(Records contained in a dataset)

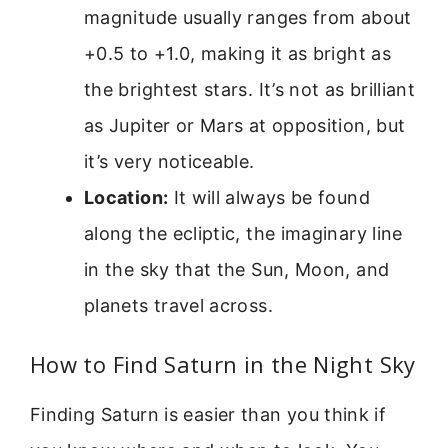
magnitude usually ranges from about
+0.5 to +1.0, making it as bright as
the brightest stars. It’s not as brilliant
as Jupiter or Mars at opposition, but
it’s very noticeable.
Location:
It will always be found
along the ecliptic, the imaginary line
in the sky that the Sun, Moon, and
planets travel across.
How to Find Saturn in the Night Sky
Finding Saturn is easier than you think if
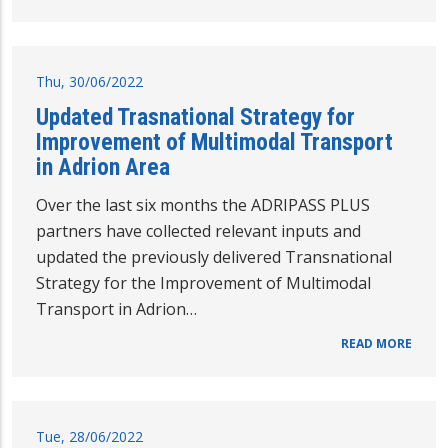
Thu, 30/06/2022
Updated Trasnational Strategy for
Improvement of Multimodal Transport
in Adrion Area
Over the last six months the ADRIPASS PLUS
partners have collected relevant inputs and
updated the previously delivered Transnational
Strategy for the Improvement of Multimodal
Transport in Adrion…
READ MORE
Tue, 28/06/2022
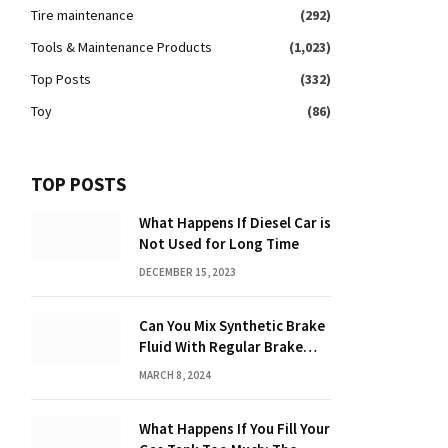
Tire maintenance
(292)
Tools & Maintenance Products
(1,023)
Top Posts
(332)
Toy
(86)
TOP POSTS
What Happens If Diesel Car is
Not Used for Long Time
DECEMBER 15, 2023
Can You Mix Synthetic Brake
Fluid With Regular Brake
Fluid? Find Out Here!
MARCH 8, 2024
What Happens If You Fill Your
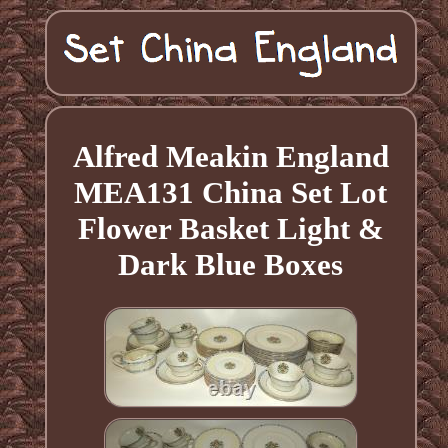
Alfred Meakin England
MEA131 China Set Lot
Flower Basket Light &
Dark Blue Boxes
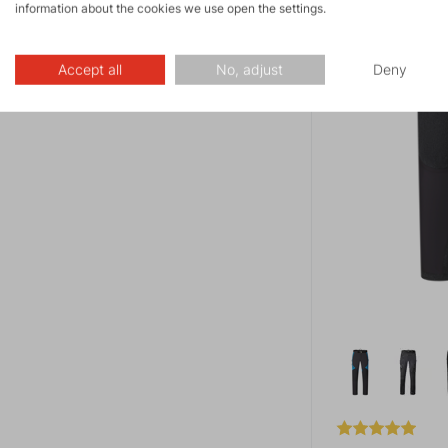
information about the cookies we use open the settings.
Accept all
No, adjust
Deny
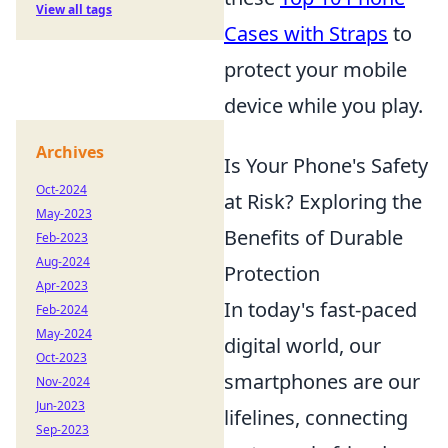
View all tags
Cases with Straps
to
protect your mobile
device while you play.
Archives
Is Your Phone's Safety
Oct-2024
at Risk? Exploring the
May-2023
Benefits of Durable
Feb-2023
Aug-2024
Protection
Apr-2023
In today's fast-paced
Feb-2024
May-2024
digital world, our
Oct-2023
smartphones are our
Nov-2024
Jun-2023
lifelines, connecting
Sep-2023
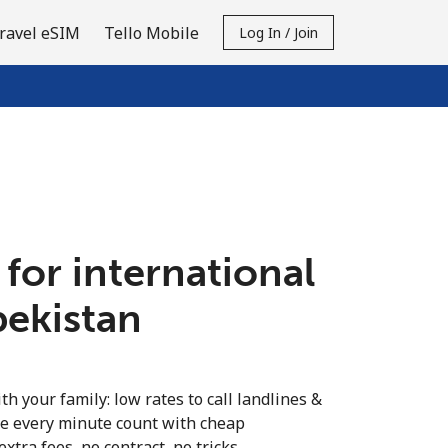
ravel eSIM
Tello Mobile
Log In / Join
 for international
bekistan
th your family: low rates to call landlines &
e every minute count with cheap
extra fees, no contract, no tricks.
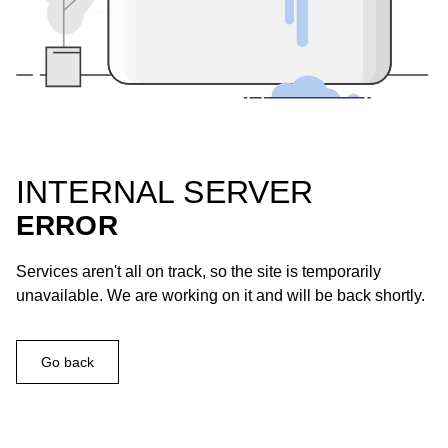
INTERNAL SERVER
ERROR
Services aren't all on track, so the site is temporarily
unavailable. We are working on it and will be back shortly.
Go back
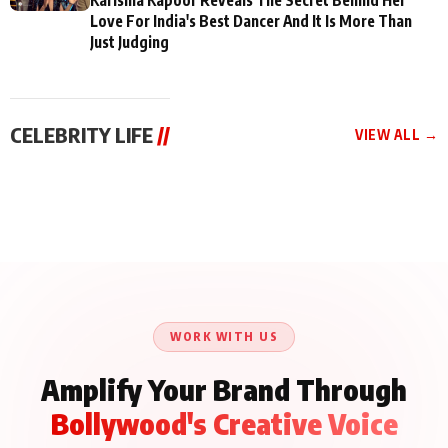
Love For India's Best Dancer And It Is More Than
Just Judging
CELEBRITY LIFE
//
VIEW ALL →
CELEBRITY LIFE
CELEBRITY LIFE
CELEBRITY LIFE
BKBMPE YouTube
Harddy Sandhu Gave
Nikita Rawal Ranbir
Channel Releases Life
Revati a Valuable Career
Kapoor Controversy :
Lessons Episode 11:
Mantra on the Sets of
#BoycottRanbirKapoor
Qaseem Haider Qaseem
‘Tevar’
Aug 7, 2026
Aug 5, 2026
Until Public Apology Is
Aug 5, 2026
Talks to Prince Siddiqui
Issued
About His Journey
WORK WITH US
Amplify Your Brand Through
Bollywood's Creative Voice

---

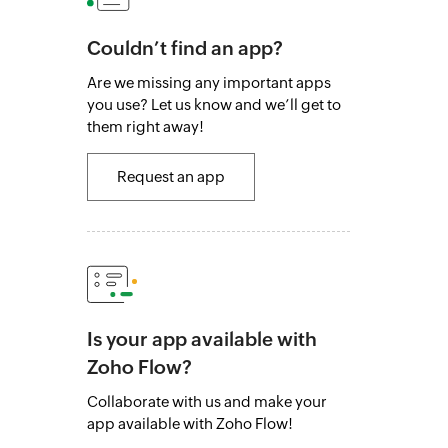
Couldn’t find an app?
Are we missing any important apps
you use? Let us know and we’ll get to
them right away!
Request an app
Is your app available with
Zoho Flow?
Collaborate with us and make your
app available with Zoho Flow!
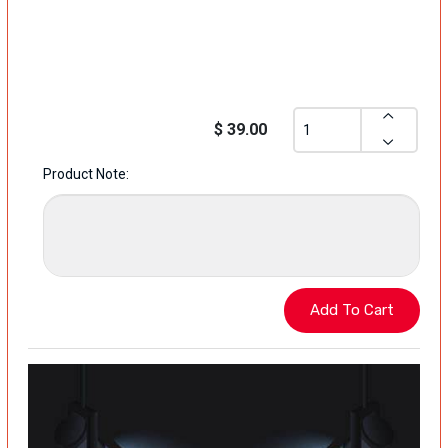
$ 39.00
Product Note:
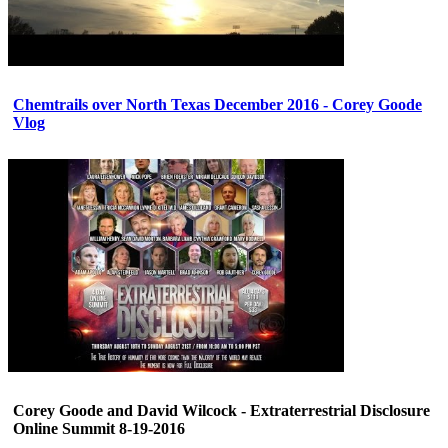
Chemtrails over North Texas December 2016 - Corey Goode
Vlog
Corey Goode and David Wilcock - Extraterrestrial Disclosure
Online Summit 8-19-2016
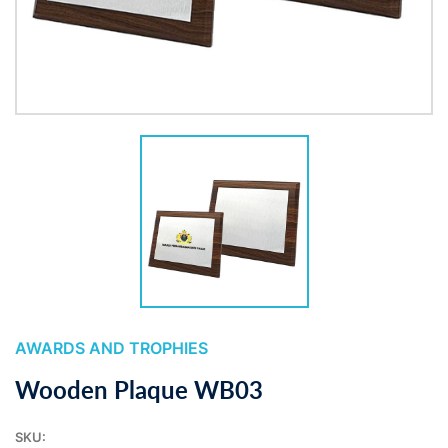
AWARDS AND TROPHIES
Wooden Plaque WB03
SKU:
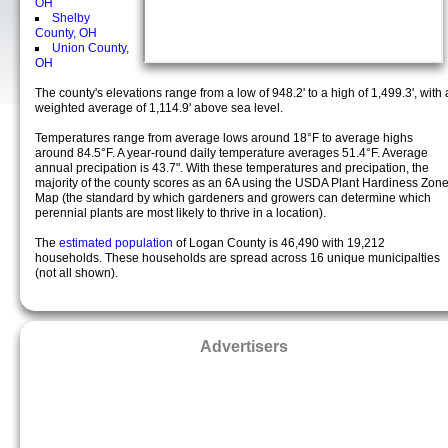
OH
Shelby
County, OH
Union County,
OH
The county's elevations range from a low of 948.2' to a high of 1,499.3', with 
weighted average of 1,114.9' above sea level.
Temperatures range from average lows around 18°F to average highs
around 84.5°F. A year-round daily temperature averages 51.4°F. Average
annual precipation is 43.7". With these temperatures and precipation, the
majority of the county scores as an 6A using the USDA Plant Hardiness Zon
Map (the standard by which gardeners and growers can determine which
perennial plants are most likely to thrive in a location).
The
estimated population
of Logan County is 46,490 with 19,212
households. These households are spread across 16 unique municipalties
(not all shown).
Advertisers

--

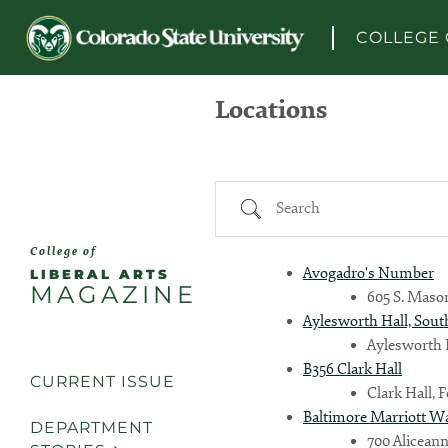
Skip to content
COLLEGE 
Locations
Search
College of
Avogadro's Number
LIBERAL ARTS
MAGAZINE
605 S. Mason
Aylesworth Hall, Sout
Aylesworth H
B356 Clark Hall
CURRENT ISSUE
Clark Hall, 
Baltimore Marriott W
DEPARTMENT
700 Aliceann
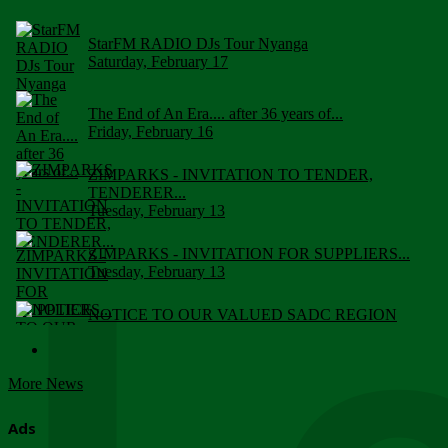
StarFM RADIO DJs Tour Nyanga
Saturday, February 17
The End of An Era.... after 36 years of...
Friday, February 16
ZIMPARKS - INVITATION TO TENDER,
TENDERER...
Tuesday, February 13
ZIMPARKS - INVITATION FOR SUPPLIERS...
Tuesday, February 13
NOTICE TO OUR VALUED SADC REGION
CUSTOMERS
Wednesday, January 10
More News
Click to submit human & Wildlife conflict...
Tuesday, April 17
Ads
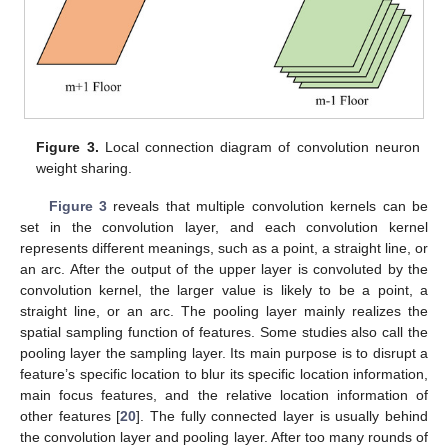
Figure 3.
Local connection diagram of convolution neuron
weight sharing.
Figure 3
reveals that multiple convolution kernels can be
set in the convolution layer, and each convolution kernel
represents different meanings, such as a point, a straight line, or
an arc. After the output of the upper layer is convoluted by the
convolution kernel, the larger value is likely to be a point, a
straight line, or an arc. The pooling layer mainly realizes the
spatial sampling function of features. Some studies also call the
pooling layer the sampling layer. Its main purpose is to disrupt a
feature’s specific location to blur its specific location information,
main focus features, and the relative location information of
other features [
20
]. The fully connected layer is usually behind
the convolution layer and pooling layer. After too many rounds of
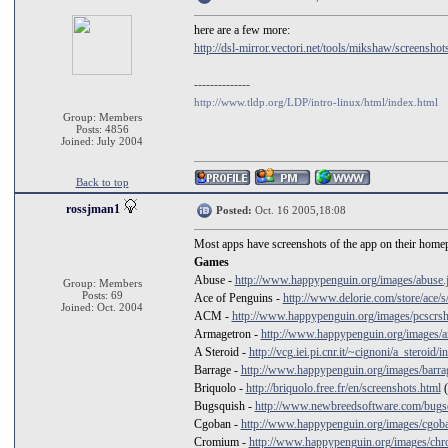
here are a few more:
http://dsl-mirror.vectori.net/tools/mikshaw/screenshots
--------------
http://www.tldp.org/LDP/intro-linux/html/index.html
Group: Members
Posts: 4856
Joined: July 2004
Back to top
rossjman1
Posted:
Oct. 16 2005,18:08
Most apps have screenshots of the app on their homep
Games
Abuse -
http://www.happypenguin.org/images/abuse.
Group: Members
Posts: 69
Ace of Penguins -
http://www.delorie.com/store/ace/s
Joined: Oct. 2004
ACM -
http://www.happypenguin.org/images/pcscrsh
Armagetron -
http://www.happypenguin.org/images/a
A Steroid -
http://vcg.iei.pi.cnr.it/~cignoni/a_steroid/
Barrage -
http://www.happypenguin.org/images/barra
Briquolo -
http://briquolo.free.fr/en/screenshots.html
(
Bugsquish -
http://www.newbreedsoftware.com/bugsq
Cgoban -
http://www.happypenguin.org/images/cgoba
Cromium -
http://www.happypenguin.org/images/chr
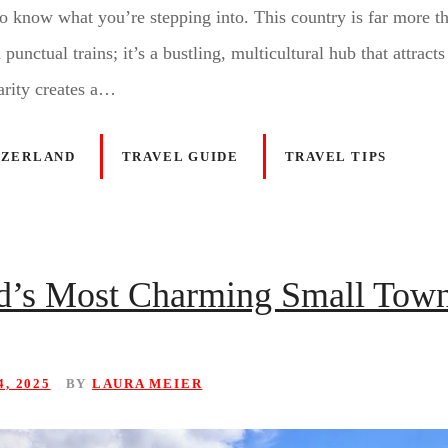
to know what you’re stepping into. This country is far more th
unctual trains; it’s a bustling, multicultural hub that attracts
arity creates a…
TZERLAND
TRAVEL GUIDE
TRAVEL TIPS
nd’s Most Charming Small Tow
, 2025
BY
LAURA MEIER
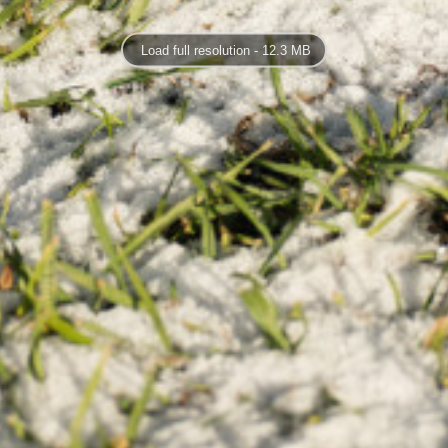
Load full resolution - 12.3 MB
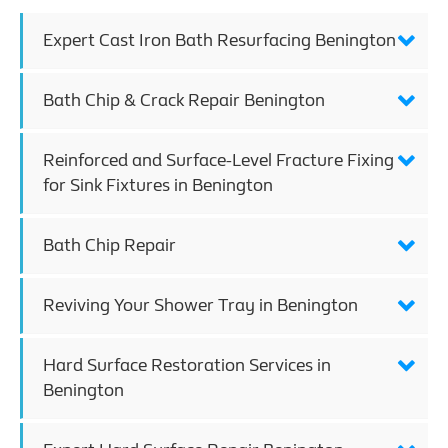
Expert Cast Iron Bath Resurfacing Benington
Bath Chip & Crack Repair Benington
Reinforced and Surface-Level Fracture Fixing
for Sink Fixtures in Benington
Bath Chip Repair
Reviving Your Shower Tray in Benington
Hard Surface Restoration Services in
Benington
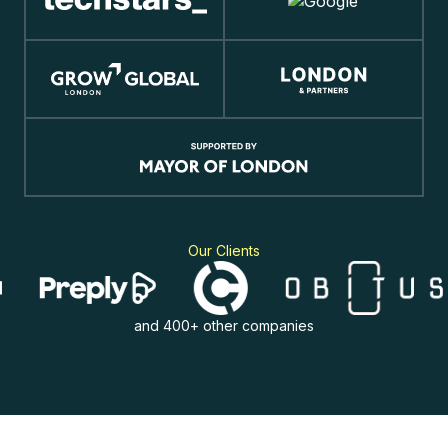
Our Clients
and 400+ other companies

→ Work order
Please give the number of lines in the data above that contain the word "sampling", with nothing else.

→ Expected output
2